1. A controller for an industrial automation system, having a main module (1) with a housing, which can be fitted on a DIN rail by means of a base (10), and with at least two printed circuit boards (20) which are arranged in the housing, one of these printed circuit boards (20) being a backplane bus printed circuit board (21) and one being a main printed circuit board (23), wherein the main printed circuit board (23) is assigned a heat sink (50) for the cooling of components and wherein the backplane bus printed circuit board (21) provides a backplane bus, characterised in that the heat sink (50) is arranged in the housing, is attached to the base (10) and supports at least one of the printed circuit boards (20).

2. Controller according to claim 1, in which the main module (1) has a plug connector (60), which is coupled to the backplane bus printed circuit board (21), for the connection of at least one laterally stackable expansion module (2).

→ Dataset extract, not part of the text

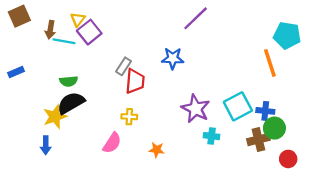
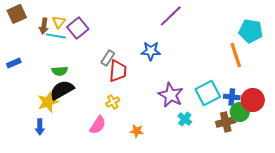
yellow triangle: (78, 19) -> (59, 22), moved
yellow cross: (129, 117) -> (113, 102), turned -32
cyan cross: (212, 136) -> (185, 119), turned 32
red circle: (288, 159) -> (253, 100), moved, size x1.5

3. Controller according to claim 1 or 2, in which the heat sink (50) has a substantially parallelepipedal outline and, with two mutually perpendicular outer surfaces, lies parallel to the main printed circuit board (23) and the backplane bus printed circuit board (21).

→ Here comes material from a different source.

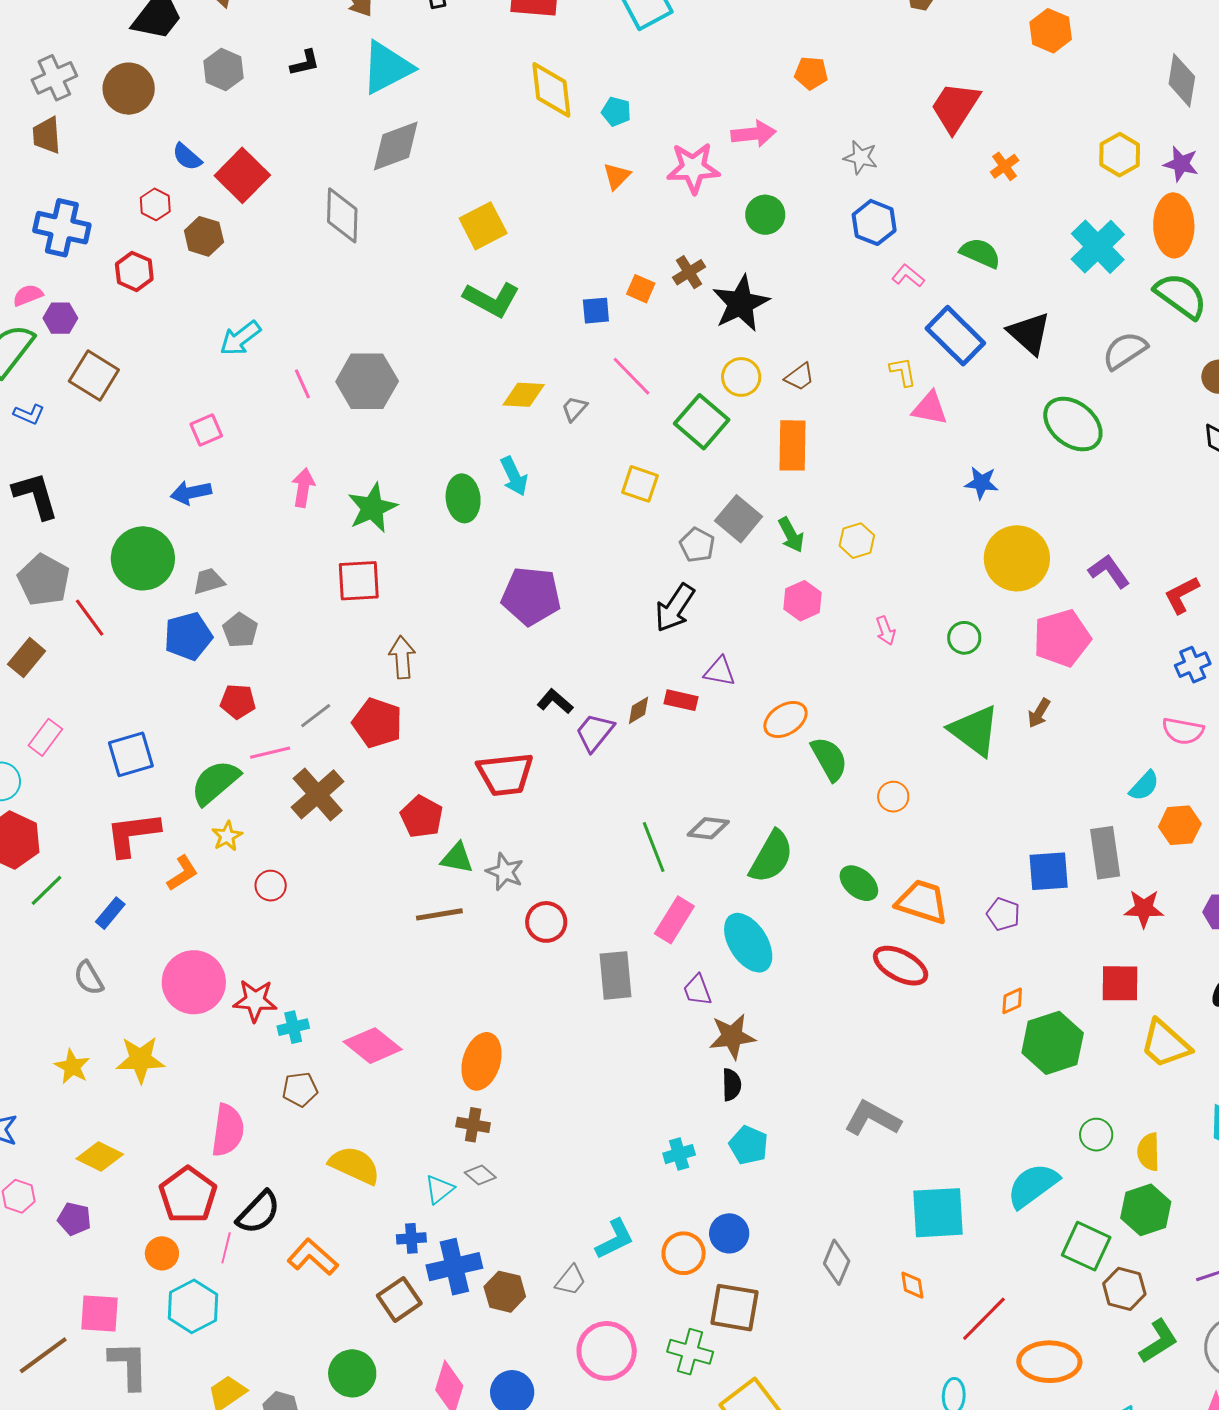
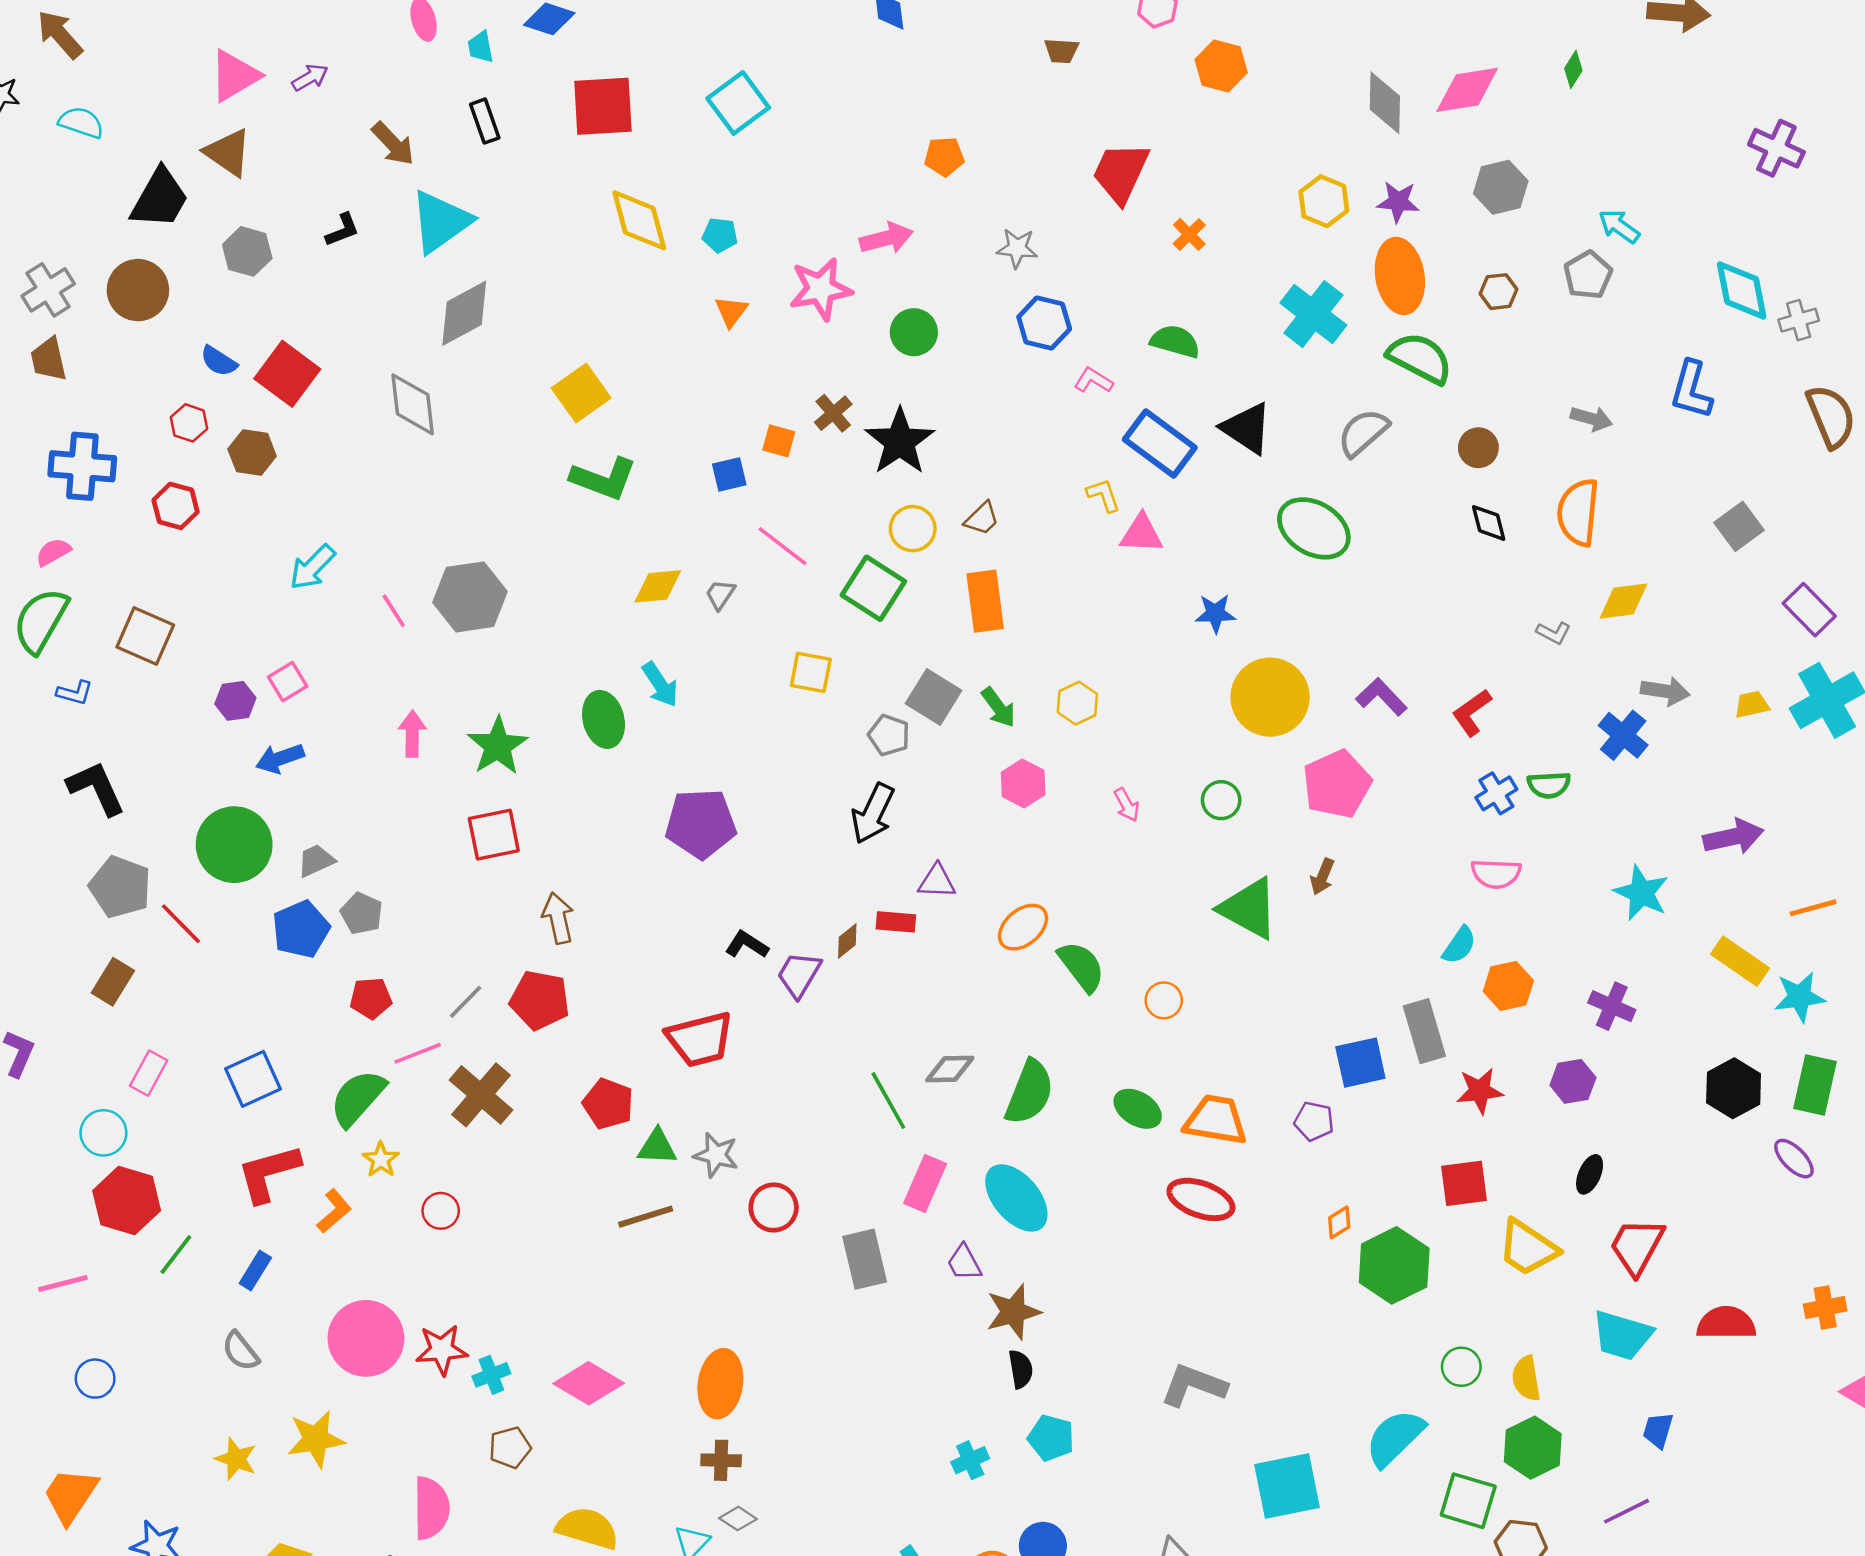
purple hexagon: (60, 318) -> (235, 701), moved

4. Controller according to any one of claims 1 to 3, in which at least one outer surface of the heat sink (50) is formed as a cooling surface (51), with which the components of the main printed circuit board (23) are in thermal contact.

5. Controller according to any one of claims 1 to 4, in which the backplane bus printed circuit board (21) is arranged flat on or in the base, such that it is oriented parallel to a DIN rail onto which the main module (1) is fitted.

6. Controller according to any one of claims 1 to 5, in which the main printed circuit board (23) and the backplane bus printed circuit board (21) are attached to the heat sink (50).

7. Controller according to claims 5 and 6, in which the heat sink (50) has at least one mounting foot (57), which protrudes into the base (10) and is attached there.

8. Controller according to claim 6, in which the heat sink (50), the main printed circuit board (23) and the backplane bus printed circuit board (21) form a premountable assembly, which is attached as a whole to the base (10).

9. Controller according to claim 8, in which the assembly is only attached to the at least one mounting foot (57) on the base (10).

10. Controller according to any one of claims 1 to 9, in which the main printed circuit board (23) has at least one section, which protrudes into the base (10).

11. Controller according to any one of claims 1 to 10, in which the heat sink (50) has inner cooling fins (53), by means of which cooling channels (52) are formed.

12. Controller according to claim 11, in which the inner cooling fins (53) run perpendicular to the main printed circuit board (23).

13. Controller according to any one of claims 1 to 12, in which the heat sink (50) has outer cooling fins (54), beside which at least one additional printed circuit board (25) is arranged.

14. Controller according to claim 13, in which the outer cooling fins (54) run parallel to the main printed circuit board (23).

15. Controller according to claim 13 or 14, in which at least one of the outer cooling fins (54), in a longitudinal direction, is shorter than other sections of the heat sink (50).

16. Controller according to any one of claims 1 to 12, in which a supplementary printed circuit board (24) is arranged parallel to the main printed circuit board (23) in the main module (1).

17. Controller according to claim 16, in which components are arranged on mutually facing sides of the main printed circuit board (23) and the supplementary printed circuit board (24) in a toothed and mutually engaging manner.

18. A control system with a controller having a main module (1) according to any one of claims 2 to 17, wherein the main module (1) is connected to at least one stacked expansion module (2) via a backplane bus printed circuit board (21).